Task:
No pictures go in the copy. Restate, word for word, each line from the one containing "JSON with keys: label, mask_w, mask_h, mask_svg, instance_id." through the last line below.

Content starts

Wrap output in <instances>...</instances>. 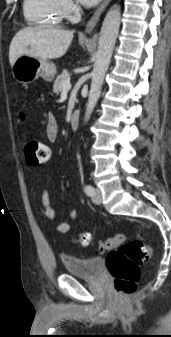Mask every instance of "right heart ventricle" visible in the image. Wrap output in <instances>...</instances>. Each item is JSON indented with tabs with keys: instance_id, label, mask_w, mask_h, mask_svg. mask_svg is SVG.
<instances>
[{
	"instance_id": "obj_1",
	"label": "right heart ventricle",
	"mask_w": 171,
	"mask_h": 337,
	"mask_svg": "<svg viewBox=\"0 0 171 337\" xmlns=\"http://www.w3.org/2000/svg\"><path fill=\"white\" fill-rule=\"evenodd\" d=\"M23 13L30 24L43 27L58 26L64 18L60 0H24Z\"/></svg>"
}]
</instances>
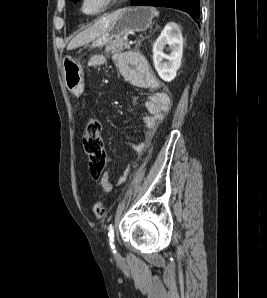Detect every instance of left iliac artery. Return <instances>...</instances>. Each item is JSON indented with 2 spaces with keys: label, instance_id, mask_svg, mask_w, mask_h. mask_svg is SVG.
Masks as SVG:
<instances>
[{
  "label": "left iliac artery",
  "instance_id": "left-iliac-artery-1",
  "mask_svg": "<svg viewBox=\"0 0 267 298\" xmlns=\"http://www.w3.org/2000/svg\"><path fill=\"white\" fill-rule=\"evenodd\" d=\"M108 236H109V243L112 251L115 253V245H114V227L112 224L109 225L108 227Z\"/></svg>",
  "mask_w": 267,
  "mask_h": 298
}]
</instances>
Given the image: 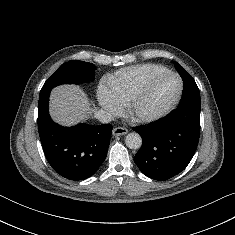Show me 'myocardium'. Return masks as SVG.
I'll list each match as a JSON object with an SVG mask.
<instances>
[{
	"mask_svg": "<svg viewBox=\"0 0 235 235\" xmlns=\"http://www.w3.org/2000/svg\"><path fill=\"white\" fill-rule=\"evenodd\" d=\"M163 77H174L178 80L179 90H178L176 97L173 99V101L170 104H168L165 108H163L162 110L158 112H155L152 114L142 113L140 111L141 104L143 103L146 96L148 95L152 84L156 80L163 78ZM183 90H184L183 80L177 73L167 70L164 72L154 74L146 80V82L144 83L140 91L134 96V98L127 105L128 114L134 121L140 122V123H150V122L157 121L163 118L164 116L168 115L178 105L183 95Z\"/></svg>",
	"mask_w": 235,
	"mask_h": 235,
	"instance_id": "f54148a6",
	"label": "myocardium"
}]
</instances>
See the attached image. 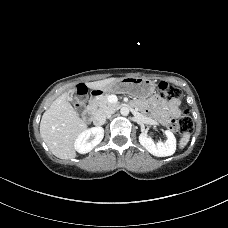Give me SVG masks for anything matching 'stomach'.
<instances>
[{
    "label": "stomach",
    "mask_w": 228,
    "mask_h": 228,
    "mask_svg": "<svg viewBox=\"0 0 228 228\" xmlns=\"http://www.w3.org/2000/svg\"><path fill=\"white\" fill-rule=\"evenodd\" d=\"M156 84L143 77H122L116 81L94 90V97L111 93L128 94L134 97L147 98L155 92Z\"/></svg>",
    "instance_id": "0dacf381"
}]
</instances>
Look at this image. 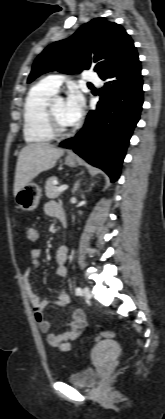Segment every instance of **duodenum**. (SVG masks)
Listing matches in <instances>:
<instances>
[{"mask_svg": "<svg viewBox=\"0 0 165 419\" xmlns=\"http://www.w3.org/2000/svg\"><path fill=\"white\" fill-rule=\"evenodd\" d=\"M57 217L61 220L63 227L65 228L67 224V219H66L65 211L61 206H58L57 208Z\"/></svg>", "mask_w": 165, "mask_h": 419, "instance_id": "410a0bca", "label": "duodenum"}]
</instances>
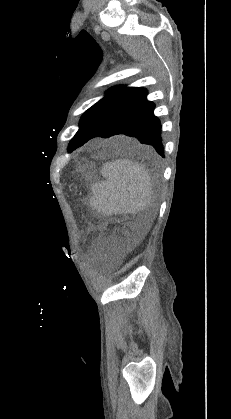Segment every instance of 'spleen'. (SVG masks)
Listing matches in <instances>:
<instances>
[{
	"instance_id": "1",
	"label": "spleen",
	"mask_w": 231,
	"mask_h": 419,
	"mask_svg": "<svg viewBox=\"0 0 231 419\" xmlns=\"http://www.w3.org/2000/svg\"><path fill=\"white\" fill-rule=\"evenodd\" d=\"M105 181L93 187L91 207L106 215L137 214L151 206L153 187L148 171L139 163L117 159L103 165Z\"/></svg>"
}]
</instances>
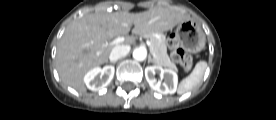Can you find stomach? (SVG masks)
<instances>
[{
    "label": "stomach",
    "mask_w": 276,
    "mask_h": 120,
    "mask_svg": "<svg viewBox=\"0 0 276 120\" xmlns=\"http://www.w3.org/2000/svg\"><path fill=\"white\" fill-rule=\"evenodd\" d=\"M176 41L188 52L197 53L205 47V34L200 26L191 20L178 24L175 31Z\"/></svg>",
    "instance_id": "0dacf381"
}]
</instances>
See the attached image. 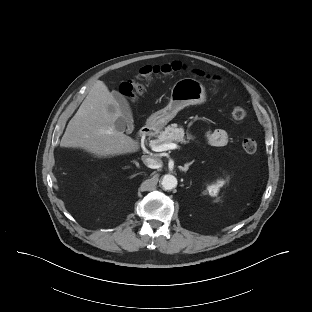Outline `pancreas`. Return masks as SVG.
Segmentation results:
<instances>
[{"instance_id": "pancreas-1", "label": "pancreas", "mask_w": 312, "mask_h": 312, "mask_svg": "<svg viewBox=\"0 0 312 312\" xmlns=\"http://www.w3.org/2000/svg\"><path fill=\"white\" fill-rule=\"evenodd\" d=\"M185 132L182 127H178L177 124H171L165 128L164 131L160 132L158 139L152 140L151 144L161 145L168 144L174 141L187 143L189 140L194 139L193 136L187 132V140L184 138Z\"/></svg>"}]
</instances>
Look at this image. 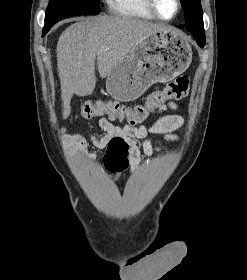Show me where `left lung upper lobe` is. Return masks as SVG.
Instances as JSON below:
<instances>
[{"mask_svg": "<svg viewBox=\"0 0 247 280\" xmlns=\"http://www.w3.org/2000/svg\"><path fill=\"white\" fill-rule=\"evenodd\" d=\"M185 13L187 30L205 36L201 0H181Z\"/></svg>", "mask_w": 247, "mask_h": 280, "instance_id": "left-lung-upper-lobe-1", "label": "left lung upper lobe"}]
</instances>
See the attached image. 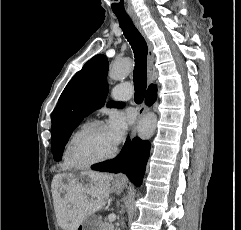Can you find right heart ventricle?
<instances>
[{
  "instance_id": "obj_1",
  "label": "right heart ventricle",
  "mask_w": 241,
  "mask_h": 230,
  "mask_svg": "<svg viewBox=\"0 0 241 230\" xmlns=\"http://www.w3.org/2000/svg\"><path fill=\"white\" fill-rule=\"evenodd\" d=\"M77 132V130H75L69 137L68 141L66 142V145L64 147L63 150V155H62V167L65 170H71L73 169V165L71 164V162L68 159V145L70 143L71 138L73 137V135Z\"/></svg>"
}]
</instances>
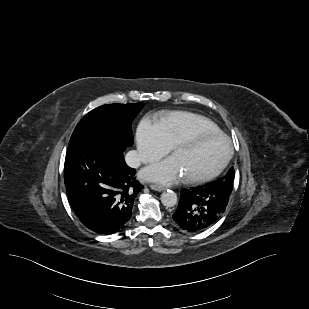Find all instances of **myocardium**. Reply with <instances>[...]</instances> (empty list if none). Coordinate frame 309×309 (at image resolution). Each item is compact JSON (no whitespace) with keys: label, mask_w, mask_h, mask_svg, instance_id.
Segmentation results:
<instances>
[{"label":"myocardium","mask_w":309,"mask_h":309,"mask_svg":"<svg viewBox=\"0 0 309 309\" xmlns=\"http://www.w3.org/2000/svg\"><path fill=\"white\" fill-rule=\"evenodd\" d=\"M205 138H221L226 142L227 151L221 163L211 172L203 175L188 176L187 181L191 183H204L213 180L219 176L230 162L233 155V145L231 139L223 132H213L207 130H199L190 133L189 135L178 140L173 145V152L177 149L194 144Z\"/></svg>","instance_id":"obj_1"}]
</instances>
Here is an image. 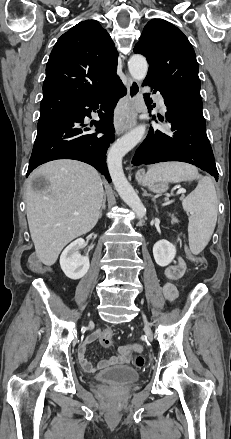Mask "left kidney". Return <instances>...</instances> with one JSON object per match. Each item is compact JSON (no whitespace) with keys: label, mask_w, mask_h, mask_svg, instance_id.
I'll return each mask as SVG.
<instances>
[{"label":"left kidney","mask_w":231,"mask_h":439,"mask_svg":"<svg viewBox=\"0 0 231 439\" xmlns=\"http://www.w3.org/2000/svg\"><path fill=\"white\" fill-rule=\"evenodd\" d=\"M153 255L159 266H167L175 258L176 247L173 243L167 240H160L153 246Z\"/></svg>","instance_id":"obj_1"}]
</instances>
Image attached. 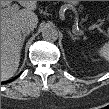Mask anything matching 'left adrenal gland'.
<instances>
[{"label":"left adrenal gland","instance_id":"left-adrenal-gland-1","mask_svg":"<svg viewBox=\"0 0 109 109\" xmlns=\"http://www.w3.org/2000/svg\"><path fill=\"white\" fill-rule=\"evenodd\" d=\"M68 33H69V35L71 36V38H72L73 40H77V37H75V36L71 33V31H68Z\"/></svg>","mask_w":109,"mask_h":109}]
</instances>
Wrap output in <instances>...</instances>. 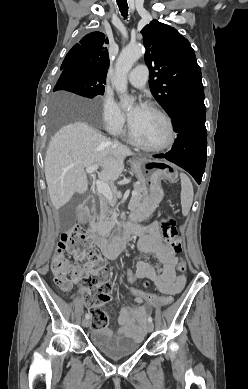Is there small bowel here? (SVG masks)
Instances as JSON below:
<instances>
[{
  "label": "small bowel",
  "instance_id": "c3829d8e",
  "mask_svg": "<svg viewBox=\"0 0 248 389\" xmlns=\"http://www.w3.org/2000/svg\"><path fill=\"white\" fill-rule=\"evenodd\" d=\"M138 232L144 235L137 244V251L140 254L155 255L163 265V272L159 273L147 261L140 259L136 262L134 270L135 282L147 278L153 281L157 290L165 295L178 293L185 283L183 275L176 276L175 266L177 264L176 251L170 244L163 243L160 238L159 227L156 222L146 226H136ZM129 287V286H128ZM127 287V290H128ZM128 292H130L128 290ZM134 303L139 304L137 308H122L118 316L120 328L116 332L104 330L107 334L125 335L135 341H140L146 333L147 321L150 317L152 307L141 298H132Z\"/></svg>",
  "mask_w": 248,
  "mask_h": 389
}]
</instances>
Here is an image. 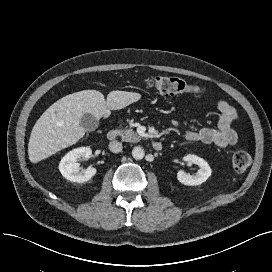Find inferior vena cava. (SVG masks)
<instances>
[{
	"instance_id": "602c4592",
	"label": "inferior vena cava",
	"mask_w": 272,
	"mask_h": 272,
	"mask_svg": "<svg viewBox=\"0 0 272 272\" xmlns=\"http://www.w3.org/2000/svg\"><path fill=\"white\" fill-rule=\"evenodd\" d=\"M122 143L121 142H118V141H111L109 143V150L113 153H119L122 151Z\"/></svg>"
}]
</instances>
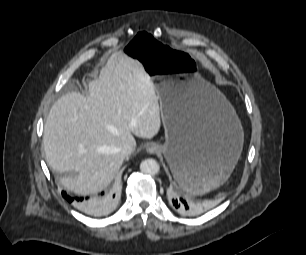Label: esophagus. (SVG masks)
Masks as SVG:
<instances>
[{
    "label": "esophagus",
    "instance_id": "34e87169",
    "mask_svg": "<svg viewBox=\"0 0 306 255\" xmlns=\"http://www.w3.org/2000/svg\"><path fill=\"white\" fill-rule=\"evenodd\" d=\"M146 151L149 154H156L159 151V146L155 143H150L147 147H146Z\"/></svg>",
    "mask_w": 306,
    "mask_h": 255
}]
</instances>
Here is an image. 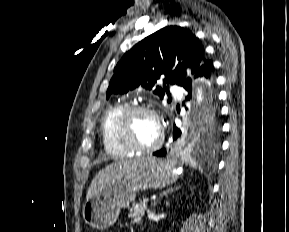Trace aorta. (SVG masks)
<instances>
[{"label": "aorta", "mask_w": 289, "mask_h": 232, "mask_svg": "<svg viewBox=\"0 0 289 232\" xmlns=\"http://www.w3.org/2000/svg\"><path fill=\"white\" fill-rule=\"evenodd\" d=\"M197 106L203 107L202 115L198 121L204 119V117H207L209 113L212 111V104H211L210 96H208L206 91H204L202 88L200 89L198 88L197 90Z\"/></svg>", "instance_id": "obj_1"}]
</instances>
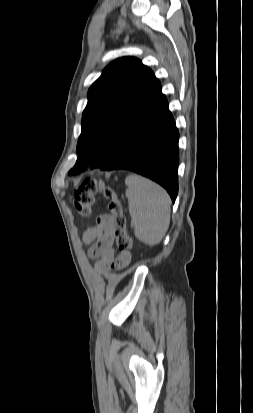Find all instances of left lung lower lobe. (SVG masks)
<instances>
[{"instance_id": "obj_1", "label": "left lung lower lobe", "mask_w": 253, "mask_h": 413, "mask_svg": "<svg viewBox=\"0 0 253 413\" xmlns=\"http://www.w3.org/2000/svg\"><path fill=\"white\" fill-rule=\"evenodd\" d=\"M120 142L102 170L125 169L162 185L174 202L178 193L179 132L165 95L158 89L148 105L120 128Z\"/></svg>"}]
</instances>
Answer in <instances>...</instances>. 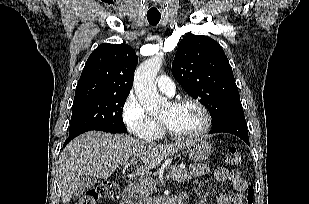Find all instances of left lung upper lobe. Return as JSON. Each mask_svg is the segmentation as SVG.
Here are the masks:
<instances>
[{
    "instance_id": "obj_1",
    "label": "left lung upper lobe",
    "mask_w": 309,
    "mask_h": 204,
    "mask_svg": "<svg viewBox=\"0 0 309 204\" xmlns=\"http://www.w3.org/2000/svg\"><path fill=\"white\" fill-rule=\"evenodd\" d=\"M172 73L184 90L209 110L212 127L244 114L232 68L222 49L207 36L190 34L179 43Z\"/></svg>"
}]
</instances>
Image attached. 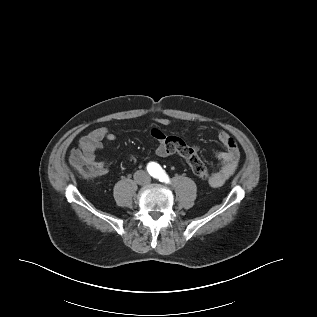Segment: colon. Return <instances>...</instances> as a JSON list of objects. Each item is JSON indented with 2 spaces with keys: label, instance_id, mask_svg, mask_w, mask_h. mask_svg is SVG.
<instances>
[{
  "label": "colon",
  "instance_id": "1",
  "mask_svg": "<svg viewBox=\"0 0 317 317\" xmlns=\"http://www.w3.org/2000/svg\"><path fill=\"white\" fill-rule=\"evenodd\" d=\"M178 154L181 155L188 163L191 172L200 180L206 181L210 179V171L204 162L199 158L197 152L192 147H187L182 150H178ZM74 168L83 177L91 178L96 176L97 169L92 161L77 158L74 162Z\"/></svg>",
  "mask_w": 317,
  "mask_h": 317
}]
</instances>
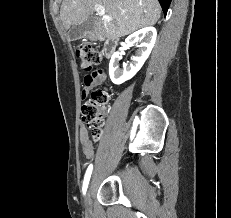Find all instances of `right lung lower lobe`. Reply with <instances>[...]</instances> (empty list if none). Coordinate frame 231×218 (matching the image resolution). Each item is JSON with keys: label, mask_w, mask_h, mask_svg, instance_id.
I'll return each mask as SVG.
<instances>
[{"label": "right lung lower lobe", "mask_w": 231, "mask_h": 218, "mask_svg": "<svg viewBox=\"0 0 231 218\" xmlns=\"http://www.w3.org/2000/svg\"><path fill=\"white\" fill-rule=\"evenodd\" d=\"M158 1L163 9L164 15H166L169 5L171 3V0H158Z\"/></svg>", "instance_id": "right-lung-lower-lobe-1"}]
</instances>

Content ends

Task response:
Find all instances of `right lung lower lobe`. Reply with <instances>[...]</instances> (empty list if none). Coordinate frame 231×218 (matching the image resolution). Each item is JSON with keys: label, mask_w, mask_h, mask_svg, instance_id.
I'll return each mask as SVG.
<instances>
[{"label": "right lung lower lobe", "mask_w": 231, "mask_h": 218, "mask_svg": "<svg viewBox=\"0 0 231 218\" xmlns=\"http://www.w3.org/2000/svg\"><path fill=\"white\" fill-rule=\"evenodd\" d=\"M158 1L163 9L164 15H166L169 5L171 3V0H158Z\"/></svg>", "instance_id": "right-lung-lower-lobe-1"}]
</instances>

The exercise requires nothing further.